### Task details
Return exactly the lines below, starting with the one that has "którzy mają trudności" and going on through the one that has "zakończyli swoje EX.".

Records excerpted from a collection
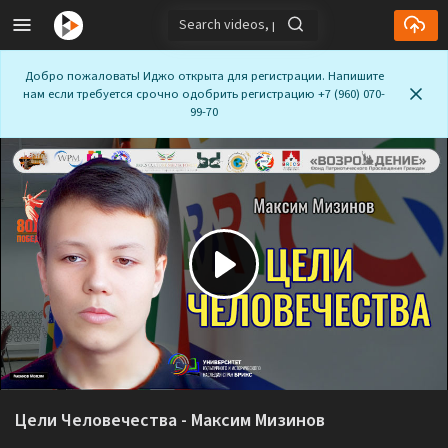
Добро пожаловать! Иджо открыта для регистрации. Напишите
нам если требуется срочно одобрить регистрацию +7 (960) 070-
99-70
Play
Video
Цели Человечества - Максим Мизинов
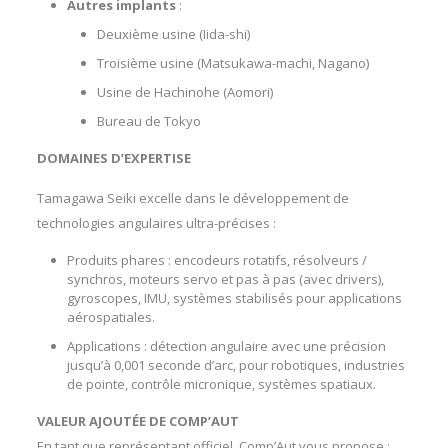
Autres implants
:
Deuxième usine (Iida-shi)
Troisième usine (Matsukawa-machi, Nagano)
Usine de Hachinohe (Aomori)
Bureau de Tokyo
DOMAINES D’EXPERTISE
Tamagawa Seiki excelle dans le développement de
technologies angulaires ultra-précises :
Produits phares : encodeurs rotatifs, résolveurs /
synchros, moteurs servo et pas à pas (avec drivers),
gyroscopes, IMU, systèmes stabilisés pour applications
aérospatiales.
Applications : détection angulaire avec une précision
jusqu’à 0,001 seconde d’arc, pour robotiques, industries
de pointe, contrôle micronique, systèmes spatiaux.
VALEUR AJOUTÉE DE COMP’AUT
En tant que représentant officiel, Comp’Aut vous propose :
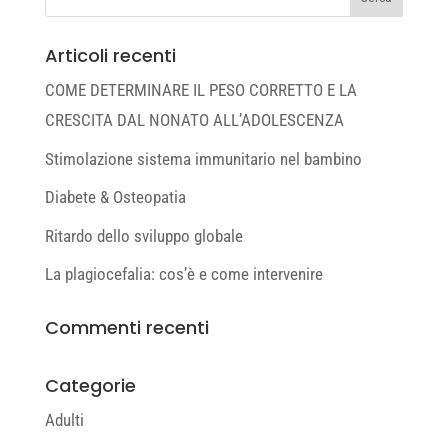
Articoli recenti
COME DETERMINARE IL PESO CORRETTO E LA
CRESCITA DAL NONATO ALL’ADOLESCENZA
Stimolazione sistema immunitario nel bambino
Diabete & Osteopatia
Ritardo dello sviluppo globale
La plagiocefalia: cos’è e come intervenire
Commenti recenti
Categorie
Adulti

---

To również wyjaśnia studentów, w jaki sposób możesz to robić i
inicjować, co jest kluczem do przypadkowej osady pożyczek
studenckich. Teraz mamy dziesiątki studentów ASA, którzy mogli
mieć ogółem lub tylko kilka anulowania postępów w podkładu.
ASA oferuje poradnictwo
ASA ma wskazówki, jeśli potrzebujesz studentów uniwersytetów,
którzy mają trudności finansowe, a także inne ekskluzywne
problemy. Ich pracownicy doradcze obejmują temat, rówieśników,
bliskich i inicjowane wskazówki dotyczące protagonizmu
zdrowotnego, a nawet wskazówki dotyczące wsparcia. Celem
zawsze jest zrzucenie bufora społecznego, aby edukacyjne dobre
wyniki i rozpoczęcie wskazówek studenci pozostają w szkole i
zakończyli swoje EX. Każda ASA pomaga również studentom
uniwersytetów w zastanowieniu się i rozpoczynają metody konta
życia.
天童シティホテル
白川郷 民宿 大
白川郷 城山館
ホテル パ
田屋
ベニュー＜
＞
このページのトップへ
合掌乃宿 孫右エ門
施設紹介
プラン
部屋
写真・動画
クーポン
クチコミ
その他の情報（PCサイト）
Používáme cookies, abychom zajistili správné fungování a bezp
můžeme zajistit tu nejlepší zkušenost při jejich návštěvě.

### Answer to the exercise
którzy mają trudności finansowe, a także inne ekskluzywne
problemy. Ich pracownicy doradcze obejmują temat, rówieśników,
bliskich i inicjowane wskazówki dotyczące protagonizmu
zdrowotnego, a nawet wskazówki dotyczące wsparcia. Celem
zawsze jest zrzucenie bufora społecznego, aby edukacyjne dobre
wyniki i rozpoczęcie wskazówek studenci pozostają w szkole i
zakończyli swoje EX. Każda ASA pomaga również studentom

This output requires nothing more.